|M.Sc Student||Katz Shimrit|
|Subject||The Spatial Organization of a Two-Component Lipid Bilayer|
with Imposed Geometry
|Department||Department of Mechanical Engineering||Supervisor||Professor Josef Givli|
|Full Thesis text|
The cellular membrane is a dynamic structure in the sense that it can acquire a variety of shapes and compositions, thus defining the characteristic morphology of the cell surface and of intracellular organelles. Phase separation of membrane components such as proteins, lipids, and cholesterols, i.e. the formation of aggregates on cell membrane is also an important process that determines cell behavior. Membranes formed from multiple lipid components can laterally separate into coexisting liquid phases, or domains, with distinct compositions. It has been found experimentally, that the two aforementioned phenomena may be closely related in living cells. There, the membrane deforms by protrusions, and this deformed region possesses a significantly different composition compared to flat regions.

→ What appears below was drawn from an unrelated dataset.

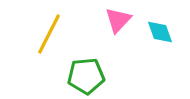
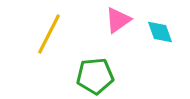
pink triangle: rotated 12 degrees clockwise
green pentagon: moved 9 px right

In our study we developed a mathematical model and a numerical solver that systematically enables the understanding of the biological heterogenic membrane, composed of two lipid phases with different mechanical characteristics. We compared our results with the experimental results in the work of Parthasarathy, Yu and Groves published in 2006. We reproduced experimental results and performed a range of related simulations. These simulations provide important insights and motivate new experiments.